Feed the soil — that old mantra again but it’s the key to success. And yes, you don’t have to dig it in - you can top dress and you can brew your compost into a super-strength soil drench. Now is traditionally the time to dig in manure and compost — to attend to feeding the soil so it will feed us again in spring. Even if you overwinter crops you can add nutrients now but you can also feed in spring, midsummer and as you harvest out in late summer and autumn. It doesn’t have to be a one serving wonder. A little often is better than a once off tick the box.

Fiann’s tips

  • Spread manure and compost over vacant beds.
  • It is the last-chance saloon for green manure this weekend, but I find grazing rye will germinate well at November temperatures with a fleece covering. (Keep on for a few weeks after germination to give a good establishment.)

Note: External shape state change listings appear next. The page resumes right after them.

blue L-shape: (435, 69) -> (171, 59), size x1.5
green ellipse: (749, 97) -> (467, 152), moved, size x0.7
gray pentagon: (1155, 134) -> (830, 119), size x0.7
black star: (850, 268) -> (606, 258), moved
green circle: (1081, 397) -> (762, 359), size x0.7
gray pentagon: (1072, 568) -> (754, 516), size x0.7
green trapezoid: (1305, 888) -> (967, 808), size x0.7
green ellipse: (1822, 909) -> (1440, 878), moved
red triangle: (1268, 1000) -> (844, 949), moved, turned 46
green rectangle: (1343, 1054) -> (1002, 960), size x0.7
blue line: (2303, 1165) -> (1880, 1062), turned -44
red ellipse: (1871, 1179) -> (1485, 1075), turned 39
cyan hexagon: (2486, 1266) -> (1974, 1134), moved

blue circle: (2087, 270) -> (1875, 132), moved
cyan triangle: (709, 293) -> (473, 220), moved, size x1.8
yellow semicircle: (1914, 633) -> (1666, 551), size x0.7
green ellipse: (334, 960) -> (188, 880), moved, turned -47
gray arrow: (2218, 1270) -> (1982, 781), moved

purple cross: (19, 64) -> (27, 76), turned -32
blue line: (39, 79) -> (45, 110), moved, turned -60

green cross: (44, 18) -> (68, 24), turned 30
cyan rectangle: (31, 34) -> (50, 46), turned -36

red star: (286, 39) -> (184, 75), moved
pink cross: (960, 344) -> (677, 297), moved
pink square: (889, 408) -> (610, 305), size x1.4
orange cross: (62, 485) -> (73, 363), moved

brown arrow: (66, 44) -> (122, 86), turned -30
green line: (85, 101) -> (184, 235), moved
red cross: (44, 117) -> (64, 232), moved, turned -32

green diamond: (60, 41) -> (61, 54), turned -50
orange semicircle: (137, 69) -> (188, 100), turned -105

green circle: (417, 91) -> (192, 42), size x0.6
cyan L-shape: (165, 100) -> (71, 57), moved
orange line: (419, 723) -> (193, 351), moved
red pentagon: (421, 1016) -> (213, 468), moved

  • Thin spurs on orchard trees and garden espaliers/ cordons.
  • With pears and apples, prune to remove crossing and rubbing branches and prune to keep tree centres open to circulating air. Both practices limits later potential for infection and crop reducing diseases.
  • Broad beans can be started to overwinter too.
  • If planting bare roots or autumnal transplanting of fruits, roses or hedging soak then for one hour in a bucket of water with a tablespoon of Epson salts and a crushed up B-vitamin complex tablet. It negates the worst of any potential transplant shock.
  • Do not prune cherries, plums, apricots, peaches, nectarines or almonds. It is better to wait until spring to avoid any potential winter-establishing diseases.
  • Planting out over-wintering onion family sets now will provide you with a crop about a month earlier than those spring-planted.